The situation is no better on the federal level, where President Donald Trump only reduced two people’s sentences in 2019.

Now, even as the pandemic spreads, governors from some states, like Arizona, have explicitly said they refuse to release any nonviolent offenders.

Even states that have let people go, such as California or Kentucky, have only released less than 4% of the total prison populations ― far from enough to stave off the spread of COVID-19.

Governors “are chipping at a margin in a way that just seems like it’s designed to say, ‘Look, I’ve done something,’ but not designed to protect public health or safety,” said Jessica Brand, the founder of a social justice consulting firm, the Wren Collective, and a former public defender. “It’s like patting yourself on the back for doing what you should have done a long time ago.”

She said if governors wanted to use their clemency power to save lives, they could halve their states’ prison populations without endangering the public.

It’s a given that governors should start by releasing the most vulnerable people from prison, said Brand, but there are other groups they could be let go as well, such as prisoners whose sentences are almost up and older people who have already served lengthy sentences.

In Florida, for example, almost 50,000 people are scheduled to be released in the next three years. In North Carolina, there are more than 3,000 people over the age of 55 who still have more than three years left on their sentences, though on average they’ve been incarcerated for close to two decades, according to data crunched by Brand and her colleagues.

“The 75-year-old asthmatic coming out of prison is not coming to attack you and your family,” said Barkow of NYU School of Law. “They are going to be peacefully resting somewhere.”
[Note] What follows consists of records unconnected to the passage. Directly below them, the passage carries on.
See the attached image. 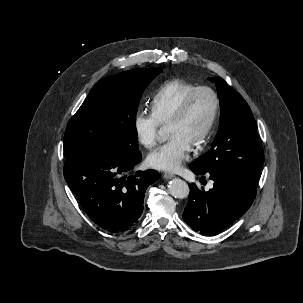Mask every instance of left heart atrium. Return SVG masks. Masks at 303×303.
Listing matches in <instances>:
<instances>
[{
  "label": "left heart atrium",
  "mask_w": 303,
  "mask_h": 303,
  "mask_svg": "<svg viewBox=\"0 0 303 303\" xmlns=\"http://www.w3.org/2000/svg\"><path fill=\"white\" fill-rule=\"evenodd\" d=\"M192 144L183 136L171 135L166 143L152 151L148 156V164L161 171H178L189 158Z\"/></svg>",
  "instance_id": "39dd6f15"
}]
</instances>
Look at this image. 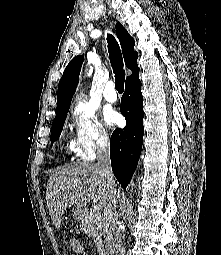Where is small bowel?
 <instances>
[{"label": "small bowel", "instance_id": "obj_1", "mask_svg": "<svg viewBox=\"0 0 221 255\" xmlns=\"http://www.w3.org/2000/svg\"><path fill=\"white\" fill-rule=\"evenodd\" d=\"M69 246L76 255H86L85 248L78 239L74 237L70 238Z\"/></svg>", "mask_w": 221, "mask_h": 255}]
</instances>
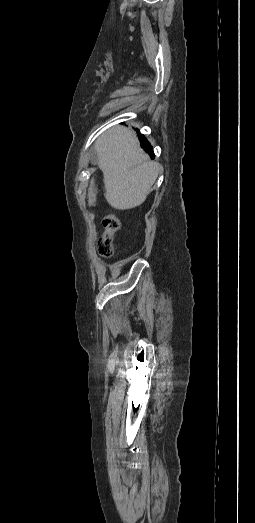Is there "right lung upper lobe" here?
<instances>
[{
    "mask_svg": "<svg viewBox=\"0 0 255 523\" xmlns=\"http://www.w3.org/2000/svg\"><path fill=\"white\" fill-rule=\"evenodd\" d=\"M139 137H140V140H142L141 145H142V147L144 148V150H145L147 153H149L150 156H151L152 158H154L153 148H152V146L150 145V143L146 140V138H145L144 136L139 135ZM144 140H145V141H144Z\"/></svg>",
    "mask_w": 255,
    "mask_h": 523,
    "instance_id": "right-lung-upper-lobe-1",
    "label": "right lung upper lobe"
}]
</instances>
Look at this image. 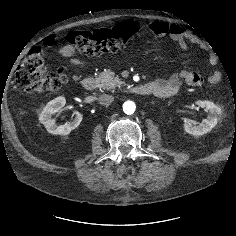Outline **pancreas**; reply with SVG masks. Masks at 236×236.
<instances>
[{
    "instance_id": "pancreas-1",
    "label": "pancreas",
    "mask_w": 236,
    "mask_h": 236,
    "mask_svg": "<svg viewBox=\"0 0 236 236\" xmlns=\"http://www.w3.org/2000/svg\"><path fill=\"white\" fill-rule=\"evenodd\" d=\"M97 80L99 82V86L107 90L124 85V82H122L118 76H115L114 72L109 69L101 72L98 75Z\"/></svg>"
}]
</instances>
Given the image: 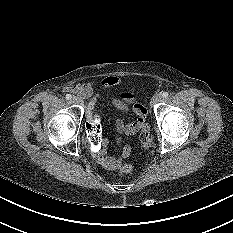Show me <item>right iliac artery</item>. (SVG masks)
Masks as SVG:
<instances>
[{"label":"right iliac artery","instance_id":"1","mask_svg":"<svg viewBox=\"0 0 233 233\" xmlns=\"http://www.w3.org/2000/svg\"><path fill=\"white\" fill-rule=\"evenodd\" d=\"M71 98H72V96H71L70 94H67V95H66V99H67V100H70Z\"/></svg>","mask_w":233,"mask_h":233}]
</instances>
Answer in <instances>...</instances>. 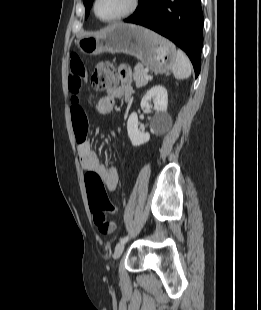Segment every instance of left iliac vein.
Wrapping results in <instances>:
<instances>
[{
	"label": "left iliac vein",
	"mask_w": 261,
	"mask_h": 310,
	"mask_svg": "<svg viewBox=\"0 0 261 310\" xmlns=\"http://www.w3.org/2000/svg\"><path fill=\"white\" fill-rule=\"evenodd\" d=\"M125 243L126 242H119L115 248V252H114V258L117 260L120 258V256L123 253L124 247H125Z\"/></svg>",
	"instance_id": "1"
}]
</instances>
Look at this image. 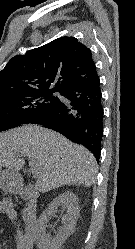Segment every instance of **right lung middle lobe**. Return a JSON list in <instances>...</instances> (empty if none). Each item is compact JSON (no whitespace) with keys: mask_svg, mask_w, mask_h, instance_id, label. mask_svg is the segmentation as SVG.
Masks as SVG:
<instances>
[{"mask_svg":"<svg viewBox=\"0 0 135 249\" xmlns=\"http://www.w3.org/2000/svg\"><path fill=\"white\" fill-rule=\"evenodd\" d=\"M56 91H35L0 98V131L26 124L59 100Z\"/></svg>","mask_w":135,"mask_h":249,"instance_id":"obj_1","label":"right lung middle lobe"}]
</instances>
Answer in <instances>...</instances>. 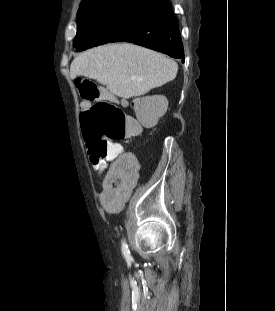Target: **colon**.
I'll return each instance as SVG.
<instances>
[{
    "label": "colon",
    "mask_w": 275,
    "mask_h": 311,
    "mask_svg": "<svg viewBox=\"0 0 275 311\" xmlns=\"http://www.w3.org/2000/svg\"><path fill=\"white\" fill-rule=\"evenodd\" d=\"M75 83L82 101H96L81 113L84 139L94 159L117 157L121 153L120 140L138 135L140 126H151L158 118L149 100L132 102L130 107L137 117L133 120L121 108L103 98V92L91 80L78 78Z\"/></svg>",
    "instance_id": "5ec220e1"
}]
</instances>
Governors could also grant people reprieves, which would pause their sentences, if they aren’t willing to commute sentences, Barkow noted. And especially from people who are close to their parole or release dates, they could fast-track existing applications that can often languish for years on a governor’s desk.
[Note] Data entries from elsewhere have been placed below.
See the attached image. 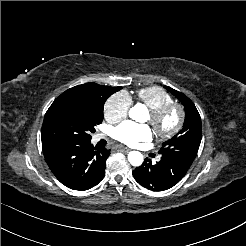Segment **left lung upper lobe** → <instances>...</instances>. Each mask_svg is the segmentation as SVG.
I'll use <instances>...</instances> for the list:
<instances>
[{
    "instance_id": "left-lung-upper-lobe-1",
    "label": "left lung upper lobe",
    "mask_w": 246,
    "mask_h": 246,
    "mask_svg": "<svg viewBox=\"0 0 246 246\" xmlns=\"http://www.w3.org/2000/svg\"><path fill=\"white\" fill-rule=\"evenodd\" d=\"M185 108L183 128L170 140L164 142L159 154L189 169L193 163L202 138L201 118L193 102L183 93L165 86Z\"/></svg>"
}]
</instances>
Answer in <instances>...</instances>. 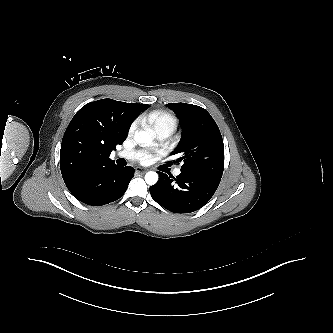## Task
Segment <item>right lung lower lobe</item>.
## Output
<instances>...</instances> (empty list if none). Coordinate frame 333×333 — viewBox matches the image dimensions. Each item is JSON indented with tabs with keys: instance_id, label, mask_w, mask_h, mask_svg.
I'll return each mask as SVG.
<instances>
[{
	"instance_id": "right-lung-lower-lobe-1",
	"label": "right lung lower lobe",
	"mask_w": 333,
	"mask_h": 333,
	"mask_svg": "<svg viewBox=\"0 0 333 333\" xmlns=\"http://www.w3.org/2000/svg\"><path fill=\"white\" fill-rule=\"evenodd\" d=\"M133 174L132 167L114 164L86 174L69 190L81 202L101 206L122 197Z\"/></svg>"
}]
</instances>
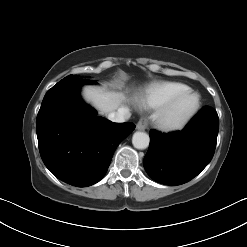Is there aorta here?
I'll return each instance as SVG.
<instances>
[{"mask_svg":"<svg viewBox=\"0 0 247 247\" xmlns=\"http://www.w3.org/2000/svg\"><path fill=\"white\" fill-rule=\"evenodd\" d=\"M149 141V135L145 132H135L132 137V144L136 149H146Z\"/></svg>","mask_w":247,"mask_h":247,"instance_id":"762f6f07","label":"aorta"}]
</instances>
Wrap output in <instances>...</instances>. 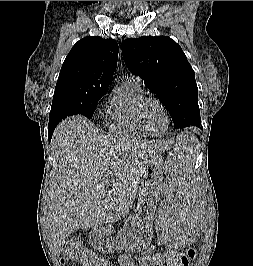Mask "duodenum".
<instances>
[{
  "mask_svg": "<svg viewBox=\"0 0 253 266\" xmlns=\"http://www.w3.org/2000/svg\"><path fill=\"white\" fill-rule=\"evenodd\" d=\"M94 240L103 241L104 240V234L102 232H98L96 235H93L92 237Z\"/></svg>",
  "mask_w": 253,
  "mask_h": 266,
  "instance_id": "410a0bca",
  "label": "duodenum"
}]
</instances>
“The 75-year-old asthmatic coming out of prison is not coming to attack you and your family. They are going to be peacefully resting somewhere.”

- Barkow

Of course, in some states, and certainly at the federal level, granting clemency is a cumbersome process rather than a rapid response to an emergency. But most governors do have the power to release people without involving members of a parole board, and legal experts told HuffPost their biggest hesitation to do so involves electability.

“You don’t need legislation. You don’t need a commission. You don’t need a parole board,” said Zeidman about the clemency procedure in New York state, where Cuomo has yet to grant any prisoners clemency during the coronavirus. “To me, it’s all about optics.”

He said politicians don’t want to be seen as soft on crime, or risk the possibility of granting someone clemency who might reoffend despite that being very unlikely.

“They’re more afraid of the one case where someone will go out and do something wrong than the people who will die in prison,” said Brand. “We may have one store broken into, but we might have hundreds of people who die.”

Clemency is not only a way to curb the coronavirus outbreak in prisons, it’s an opportunity to reduce America’s mass incarceration system that keeps 2.3 million people a day behind bars to the tune of $182 billion dollars each year. It’s a chance to send a message that most people stuck behind bars are nonthreatening humans who have served more than enough time and don’t deserve to be held in prisons so packed that they can’t protect themselves from a global pandemic.

But instead of seizing on this moment to reform a broken system through clemency, governors are cowering behind the shattered pieces.

If that doesn’t change, Chalk and others like him could pay a fatal price instead of spending their golden years with family.

“He deserves to come home,” said another sister, Geannie Chalk. “He’s been punished enough.”